Records from a data collection

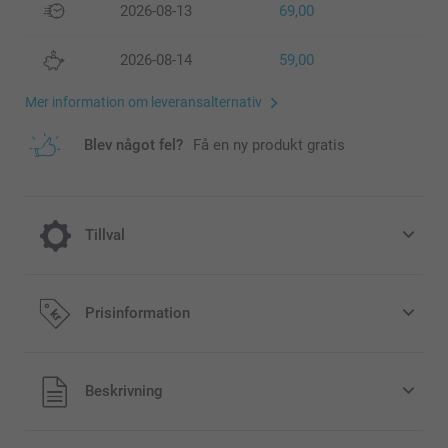
2026-08-13
69,00
2026-08-14
59,00
Mer information om leveransalternativ
Blev något fel?
Få en ny produkt gratis
Tillval
Rama in din poster
Prisinformation
159,00/styck
Från
Alla priser är i svenska kronor (SEK), inklusive moms och
Beskrivning
Priser på tillval och tillgänglighet
exklusive porto.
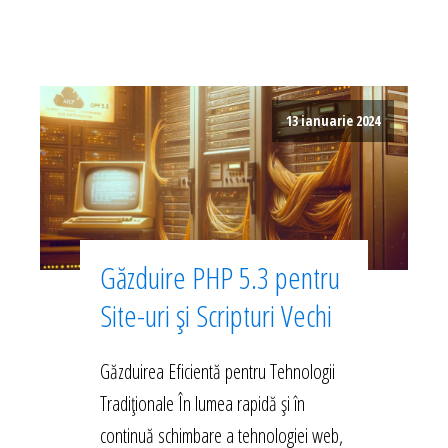
13 ianuarie 2024
Găzduire PHP 5.3 pentru
Site-uri și Scripturi Vechi
Găzduirea Eficientă pentru Tehnologii
Tradiționale În lumea rapidă și în
continuă schimbare a tehnologiei web,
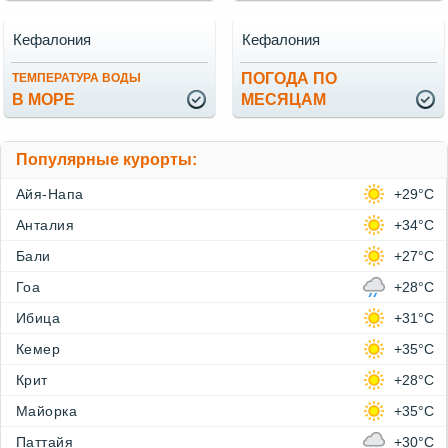
Кефалония
Кефалония
ПОГОДА ПО
ТЕМПЕРАТУРА ВОДЫ
В МОРЕ
МЕСЯЦАМ
Популярные курорты:
Айя-Напа
+29°C
Анталия
+34°C
Бали
+27°C
Гоа
+28°C
Ибица
+31°C
Кемер
+35°C
Крит
+28°C
Майорка
+35°C
Паттайя
+30°C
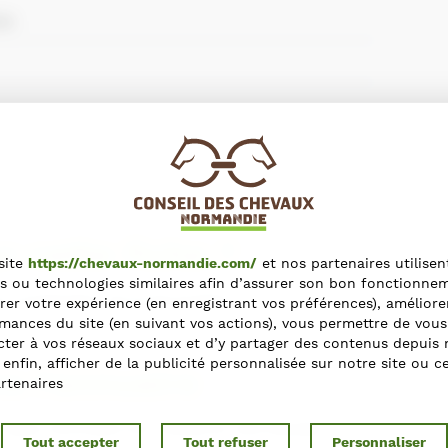
EN
r cette fiche ?
site
https://chevaux-normandie.com/
et nos partenaires utilisen
s ou technologies similaires afin d’assurer son bon fonctionne
s contactant via le formulaire
rer votre expérience (en enregistrant vos préférences), améliore
mances du site (en suivant vos actions), vous permettre de vous
ter à vos réseaux sociaux et d’y partager des contenus depuis 
t enfin, afficher de la publicité personnalisée sur notre site ou c
ns l'annuaire
rtenaires
e dans l'Annuaire du Cheval en Normandie ?
Tout accepter
Tout refuser
Personnaliser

**Brief:** Pictures aside, retype all of the entries word for word.

**Solution to the problem:**
2026-08-13
69,00
2026-08-14
59,00
Mer information om leveransalternativ
Blev något fel?
Få en ny produkt gratis
Tillval
Rama in din poster
Prisinformation
159,00/styck
Från
Alla priser är i svenska kronor (SEK), inklusive moms och
Beskrivning
Priser på tillval och tillgänglighet
exklusive porto.
13 ianuarie 2024
Găzduire PHP 5.3 pentru
Site-uri și Scripturi Vechi
Găzduirea Eficientă pentru Tehnologii
Tradiționale În lumea rapidă și în
continuă schimbare a tehnologiei web,
Кефалония
Кефалония
ПОГОДА ПО
ТЕМПЕРАТУРА ВОДЫ
В МОРЕ
МЕСЯЦАМ
Популярные курорты:
Айя-Напа
+29°C
Анталия
+34°C
Бали
+27°C
Гоа
+28°C
Ибица
+31°C
Кемер
+35°C
Крит
+28°C
Майорка
+35°C
Паттайя
+30°C
EN
r cette fiche ?
site
https://chevaux-normandie.com/
et nos partenaires utilisen
s ou technologies similaires afin d’assurer son bon fonctionne
s contactant via le formulaire
rer votre expérience (en enregistrant vos préférences), améliore
mances du site (en suivant vos actions), vous permettre de vous
ter à vos réseaux sociaux et d’y partager des contenus depuis 
t enfin, afficher de la publicité personnalisée sur notre site ou c
ns l'annuaire
rtenaires
e dans l'Annuaire du Cheval en Normandie ?
Tout accepter
Tout refuser
Personnaliser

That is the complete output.